In Defense of Liberty

Stinginess is the strategy as New York marches into the playoffs

When the imposing pipe organ at Madison Square Garden starts tolling in ascending minor thirds, Liberty fans chime right in with what well might qualify as the squad's theme song: "DEEE-fense! DEEE-fense!" The crowd wails as if its incantation might propel feisty floor captain Teresa Weatherspoon into one of the two-and-a-half steals she averages each game, or launch forward Sue Wicks toward the boards to snag one of the seven rebounds she typically pulls down.

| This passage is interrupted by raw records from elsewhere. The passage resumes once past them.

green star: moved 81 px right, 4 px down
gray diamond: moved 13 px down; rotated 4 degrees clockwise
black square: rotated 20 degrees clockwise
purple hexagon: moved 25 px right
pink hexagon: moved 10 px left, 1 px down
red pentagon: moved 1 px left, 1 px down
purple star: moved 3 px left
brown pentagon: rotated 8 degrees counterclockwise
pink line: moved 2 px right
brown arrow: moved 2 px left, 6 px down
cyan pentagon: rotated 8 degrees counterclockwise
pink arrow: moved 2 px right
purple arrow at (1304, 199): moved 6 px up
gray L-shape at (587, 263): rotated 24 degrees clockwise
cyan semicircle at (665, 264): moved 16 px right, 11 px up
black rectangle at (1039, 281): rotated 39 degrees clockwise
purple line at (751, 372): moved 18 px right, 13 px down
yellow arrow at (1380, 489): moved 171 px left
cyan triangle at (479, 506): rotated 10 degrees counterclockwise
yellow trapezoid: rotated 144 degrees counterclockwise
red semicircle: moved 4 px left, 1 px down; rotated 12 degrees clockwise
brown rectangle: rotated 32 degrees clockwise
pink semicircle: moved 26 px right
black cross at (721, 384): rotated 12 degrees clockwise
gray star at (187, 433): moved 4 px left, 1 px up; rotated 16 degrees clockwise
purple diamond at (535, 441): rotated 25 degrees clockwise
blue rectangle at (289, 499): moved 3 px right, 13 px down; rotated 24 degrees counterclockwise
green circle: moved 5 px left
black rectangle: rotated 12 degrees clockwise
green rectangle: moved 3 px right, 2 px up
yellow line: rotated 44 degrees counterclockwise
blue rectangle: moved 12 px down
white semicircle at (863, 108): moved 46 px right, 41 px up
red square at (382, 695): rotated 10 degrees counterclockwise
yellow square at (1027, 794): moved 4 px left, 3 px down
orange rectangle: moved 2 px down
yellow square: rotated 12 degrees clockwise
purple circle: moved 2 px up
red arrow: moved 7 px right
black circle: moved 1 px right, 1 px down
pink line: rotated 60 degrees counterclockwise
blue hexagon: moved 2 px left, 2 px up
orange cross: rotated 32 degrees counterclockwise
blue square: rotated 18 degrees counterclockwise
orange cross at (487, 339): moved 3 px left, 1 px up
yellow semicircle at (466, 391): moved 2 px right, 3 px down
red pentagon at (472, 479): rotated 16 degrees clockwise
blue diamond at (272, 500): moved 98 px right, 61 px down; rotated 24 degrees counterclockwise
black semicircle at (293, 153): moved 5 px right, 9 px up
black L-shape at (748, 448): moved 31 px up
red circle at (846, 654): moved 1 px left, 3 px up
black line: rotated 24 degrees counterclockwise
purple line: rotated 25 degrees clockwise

Mass-manipulated chanting or no, players agree, it's the team's defensive rhythm that has carried the Liberty to the top of the Eastern Conference this season. And after last week's emotional 66-54 drubbing of the Washington Mystics, Weatherspoon trotted out that old truism, "It's defense that wins championships." The victory clinched the Liberty's first-place spot, and thus a first-round bye in the playoffs. "It's our defense that gets our offense going."

Weatherspoon shrugged off suggestions that the team had made major strategic changes this season under its new coach, Richie Adubato. "We're not any different. We've always been an intense defensive team," she said. From the point of view of the WNBA's two-time defensive player of the year, that may feel true enough. But after the Liberty didn't even make the playoffs last year, something has to explain this year's success. And it sure isn't the team's erratic offensive play, which has produced some barrel-scraping field-goal percentages— as low as .219 in one game— and dry spells as long as 10 minutes. Indeed, the Liberty closed the regular season last week with an overall shooting percentage of .418— lower than 1998's .425, despite the addition of Crystal Robinson's hot hand and the continued reliability of stealth shooter Vickie Johnson.

Defensive posture: Sue Wicks displays the Liberty's trademark pressure D.
photo: Pete Kuhns
Defensive posture: Sue Wicks displays the Liberty's trademark pressure D.

According to Adubato, Johnson is the only Liberty player consistently capable of setting up her own offense. So, he explained, "We've been dedicated to defense the whole year. That's always our key, to use it to free up our shooters. As for offensive execution, we're still working on that."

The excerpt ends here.